Q. I am a Los Angeles Dodgers fan and I am sick and tired of not being able to watch my favorite team at home. I have DIRECTV and they don’t carry SportsNet LA. Only Charter does and I don’t want Charter. So my question is if I use a VPN to watch the Dodgers on MLB.TV, and avoid the blackout, will I get arrested? Is it illegal to do that? I can deal with other stuff, but I don’t want to get arrested for pete’s sakes just to watch a baseball game. Right? — Maury, Santa Monica, California. 

Maury, SportsNet LA, the TV home of the Los Angeles Dodgers, is only available in the Los Angeles area on the Charter Spectrum cable TV service. DIRECTV, and other area pay TV providers, refuse to carry the regional sports channel, saying Charter, which manages SportsNet LA, is asking for excessive carriage fees.

Consequently, as you note, only Charter subscribers can watch the Dodgers games at home in the LA market; everyone else is blacked out.

The dispute, which began six years ago, has prompted some baseball fans in LA to use VPNs to watch the Dodgers games on the league’s online service, MLB.TV. VPN stands for Virtual Private Network, a software that you can download that will enable you to use an IP address different from your own.

For instance, if you live in Santa Monica, you could insert an IP address in your Internet modem’s software supplied by the VPN company that would make it look like you live in Denmark. The cost of a VPN varies, but many services sell them for under $10 a month.

By using a VPN, you could subscribe to the MLB.TV plan for $121.99 this season, and watch every Dodgers game from your home in Santa Monica. Normally, MLB.TV would be required to blackout the in-market game because the regional channel in your market (SportsNet LA in Maury’s case) has the exclusive rights. But with the VPN, MLB.TV wouldn’t know you live in that market.

This is true for other markets as well. For example, a Washington, D.C. resident could watch the Washington Nationals on MLB.TV as could a New York Yankee fan in Manhattan and so on. This can be advantageous because you wouldn’t have to subscribe to a cable or satellite TV service to get the regional channel that airs your home team’s games.

MLB.TV professes to oppose the use of VPNs, and even says in its fine print that those who do could be fined and/or face “legal action.” However, I can not find a single instance where the league took anyone to court, much less prosecuted someone for using a VPN.

I don’t even know what law you would allegedly violate if you did use a VPN. Afterall, it’s not like you are stealing anything from the league by using one because you are paying the full subscription amount whether you watch your home team or not. The only difference is that you get to watch the games you want to watch.

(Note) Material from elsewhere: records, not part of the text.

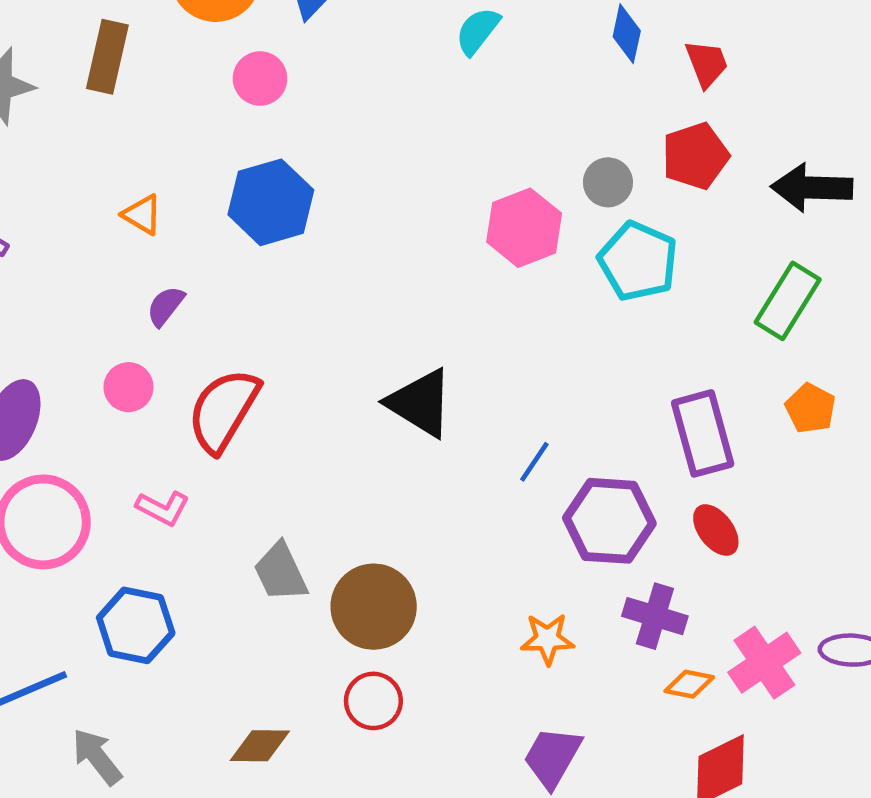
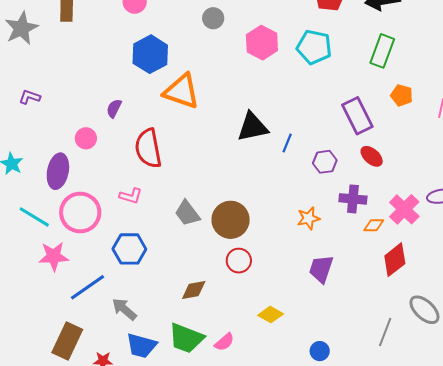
gray circle: (608, 182) -> (213, 18), moved
orange triangle: (142, 215) -> (181, 91), moved, size x2.0
pink circle: (128, 387) -> (86, 138), moved
black triangle: (420, 403) -> (253, 127), moved, turned -32
red semicircle: (223, 410) -> (148, 148), turned -30
purple hexagon: (609, 521) -> (325, 162), size x0.6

At this point, I must acknowledge that I am not an attorney so please don’t count this as professional legal advice. But I do follow this industry very closely, and have for years, and I think I would know if the league ever decided to make this a criminal situation.

I think it’s pretty clear that there isn’t a specific law that would govern the use of a VPN to stream the games. Otherwise, the league would cite it, and use it, when it catches someone in violation.

MLB will cut off your MLB.TV subscription if you get caught; there are plenty of cases of that. But, Maury, I don’t see you getting arrested.

Final note: While there would seem to little or no concern of being criminally charged, there is the issue of whether this is the correct moral choice. Skirting the terms of your MLB.TV agreement might bother some people (myself, for example. I was raised Catholic, you know.), but maybe it doesn’t bother you.

It’s your call.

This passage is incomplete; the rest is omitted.